Football RL

Unity Engine • MLAgents • Reinforcement Learning

Demos

Architecture & Environment

This project involves training a Reinforcement Learning agent to play football using the Google Research Football environment. The agent was trained using PPO. This project was designed to test the limits of self-play reinforcement learning in a continuous, physics-heavy environment. The agents control physical rigidbodies and must learn to navigate, jump, kick, and defend without any hardcoded behavior trees or state machines.

One of the biggest challenges in this environment was overcoming the Nash Equilibrium—where agents realized that defending their own goal yielded a mathematically safer reward (0.0) than risking a midfield tackle (-1.0).

Training Metrics

Cumulative Rewards over Timesteps

The Big Brain (orange line) establishes an early lead in cumulative reward and maintains the highest overall performance throughout most of the training.

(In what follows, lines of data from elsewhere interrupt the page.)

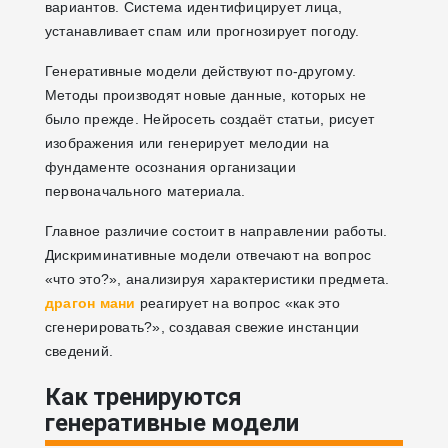
вариантов. Система идентифицирует лица,
устанавливает спам или прогнозирует погоду.
Генеративные модели действуют по-другому.
Методы производят новые данные, которых не
было прежде. Нейросеть создаёт статьи, рисует
изображения или генерирует мелодии на
фундаменте осознания организации
первоначального материала.
Главное различие состоит в направлении работы.
Дискриминативные модели отвечают на вопрос
«что это?», анализируя характеристики предмета.
драгон мани
реагирует на вопрос «как это
сгенерировать?», создавая свежие инстанции
сведений.
Как тренируются
генеративные модели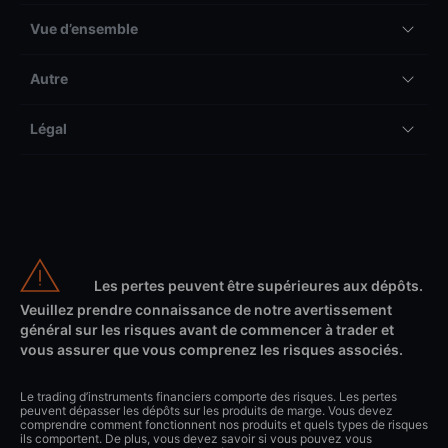
Vue d’ensemble
Autre
Légal
Les pertes peuvent être supérieures aux dépôts.
Veuillez prendre connaissance de notre avertissement
général sur les risques avant de commencer à trader et
vous assurer que vous comprenez les risques associés.
Le trading d’instruments financiers comporte des risques. Les pertes
peuvent dépasser les dépôts sur les produits de marge. Vous devez
comprendre comment fonctionnent nos produits et quels types de risques
ils comportent. De plus, vous devez savoir si vous pouvez vous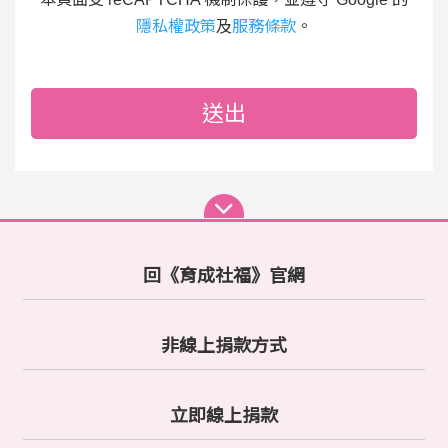
隱私權政策
及
服務條款
。
送出
回《育成社福》官網
非線上捐款方式
立即線上捐款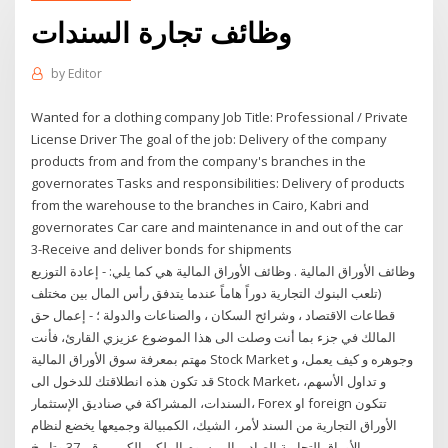
وظائف تجارة السندات
by
Editor
Wanted for a clothing company Job Title: Professional / Private
License Driver The goal of the job: Delivery of the company
products from and from the company's branches in the
governorates Tasks and responsibilities: Delivery of products
from the warehouse to the branches in Cairo, Kabri and
governorates Car care and maintenance in and out of the car
3-Receive and deliver bonds for shipments
وظائف الأوراق المالية . وظائف الأوراق المالية هي كما يلي: - إعادة التوزيع
(تلعب البنوك التجارية دوراً هاماً عندما يتدفق رأس المال بين مختلف
قطاعات الاقتصاد ، وشرائح السكان ، والصناعات والدولة ؛ - إعمال حق
المالك في جزء بما أنت وصلت الى هذا الموضوع عزيزي القارئ، فأنت
مهتم بمعرفة سوق الأوراق المالية Stock Market وجوهره و كيف يعمل، و
قد تكون هذه انطلاقتك للدخول الى Stock Market، و تداول الأسهم،
السندات، المشراكة في صناديق الإستثمار، Forex او foreign تتكون
الأوراق التجارية من السند لأمر، الشيك، الكمبيالة وجميعها يخضع لنظام
الأوراق التجارية الصادر بالمرسوم الملكي الكريم رقم 37 وتاريخ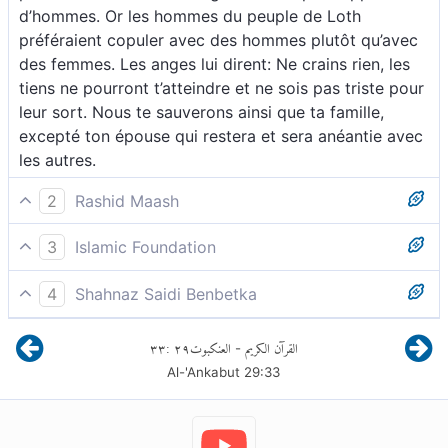
d’hommes. Or les hommes du peuple de Loth
préféraient copuler avec des hommes plutôt qu’avec
des femmes. Les anges lui dirent: Ne crains rien, les
tiens ne pourront t’atteindre et ne sois pas triste pour
leur sort. Nous te sauverons ainsi que ta famille,
excepté ton épouse qui restera et sera anéantie avec
les autres.
2
Rashid Maash
33 Lorsque Nos messagers se présentèrent à Loth, il
3
Islamic Foundation
fut affligé par leur arrivée et angoissé par leur
Quand Nos émissaires vinrent à Loth, il s’affligea pour
présence. Ils le rassurèrent : « Ne crains rien et ne
4
Shahnaz Saidi Benbetka
eux et fut gêné de leur présence. Ils lui dirent alors : «
t’afflige pas. Nous allons te sauver, toi et ta famille,
Nos messagers se présentèrent chez Loth. Il en fut
N’aie pas peur et ne sois pas triste, car nous te
excepté ta femme, vouée avec les autres à être
٣٣
:
٢٩
العنكبوت
القرآن الكريم
-
très affecté et se sentit désemparé. Mais les
sauverons, toi et ta famille, mais nous en exclurons ta
exterminée.
Al-'Ankabut
29
:
33
émissaires le rassurèrent en lui disant : «N’aie crainte,
femme qui sera du nombre des disparus
et ne t’afflige point ! Nous allons te sauver, toi et les
tiens, excepté ta femme qui sera du nombre des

Interestingly, the Baseline (grey line) struggles initially, staying flat near -0.2 until around 600k steps, before rapidly learning and catching up to the others. The Wildcard (teal line) shows a more gradual, consistent learning curve than the Baseline but generally plateaus slightly lower than the Big Brain.

Average Episode Length

As the agents become more highly skilled, the average episode lengths for all three models decrease significantly, starting near 400 and converging around 150 by the end of training. The Baseline (grey line) maintained the maximum episode length for the first 600k steps before finally figuring out how to score, which perfectly aligns with its delayed spike in cumulative reward. Meanwhile, the Big Brain (orange line) learned to conclude episodes much faster early in the training process.

Policy Entropy

Entropy measures the randomness of the agent's actions. The Wildcard (teal line) exhibits a steadily increasing entropy curve throughout the training session, peaking near 2.5. In contrast, both the Big Brain (orange line) and the Baseline (grey line) show a steady decrease in entropy, gradually dropping below 1.9. This confirms that the hyperparameter tweaks successfully forced the Wildcard to maintain high exploration and unpredictable gameplay.